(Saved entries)
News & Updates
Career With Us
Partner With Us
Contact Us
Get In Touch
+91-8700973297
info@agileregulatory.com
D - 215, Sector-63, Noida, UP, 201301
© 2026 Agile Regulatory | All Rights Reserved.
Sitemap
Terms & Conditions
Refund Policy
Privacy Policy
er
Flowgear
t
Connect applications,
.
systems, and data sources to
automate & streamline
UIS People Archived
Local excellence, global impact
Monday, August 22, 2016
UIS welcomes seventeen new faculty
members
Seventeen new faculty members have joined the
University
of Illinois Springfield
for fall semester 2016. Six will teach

---

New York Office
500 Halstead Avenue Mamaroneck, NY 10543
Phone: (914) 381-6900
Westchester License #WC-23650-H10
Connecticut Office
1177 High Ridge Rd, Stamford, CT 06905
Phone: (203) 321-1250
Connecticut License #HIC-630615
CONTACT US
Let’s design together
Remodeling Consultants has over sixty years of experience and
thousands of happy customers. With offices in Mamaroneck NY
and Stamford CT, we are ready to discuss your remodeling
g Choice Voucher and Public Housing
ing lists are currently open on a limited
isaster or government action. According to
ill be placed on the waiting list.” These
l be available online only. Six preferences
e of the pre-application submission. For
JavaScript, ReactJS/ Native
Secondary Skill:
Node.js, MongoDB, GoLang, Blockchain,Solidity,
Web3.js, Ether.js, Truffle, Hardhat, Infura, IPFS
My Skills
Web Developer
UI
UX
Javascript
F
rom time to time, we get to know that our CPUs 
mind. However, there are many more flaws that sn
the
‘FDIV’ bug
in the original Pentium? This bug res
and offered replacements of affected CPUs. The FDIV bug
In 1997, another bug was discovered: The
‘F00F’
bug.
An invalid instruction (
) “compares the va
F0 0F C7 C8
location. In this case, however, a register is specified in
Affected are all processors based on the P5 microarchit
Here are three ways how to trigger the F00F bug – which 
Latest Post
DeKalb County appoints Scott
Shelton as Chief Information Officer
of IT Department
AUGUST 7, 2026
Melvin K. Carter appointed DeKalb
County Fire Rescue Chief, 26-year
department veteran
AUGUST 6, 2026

--- Work item ---
Could you restate word for word the lines above, from the one that contains "News & Updates" through the one that contains "for fall semester 2016. Six will teach", and no others?

--- Solution for this problem ---
News & Updates
Career With Us
Partner With Us
Contact Us
Get In Touch
+91-8700973297
info@agileregulatory.com
D - 215, Sector-63, Noida, UP, 201301
© 2026 Agile Regulatory | All Rights Reserved.
Sitemap
Terms & Conditions
Refund Policy
Privacy Policy
er
Flowgear
t
Connect applications,
.
systems, and data sources to
automate & streamline
UIS People Archived
Local excellence, global impact
Monday, August 22, 2016
UIS welcomes seventeen new faculty
members
Seventeen new faculty members have joined the
University
of Illinois Springfield
for fall semester 2016. Six will teach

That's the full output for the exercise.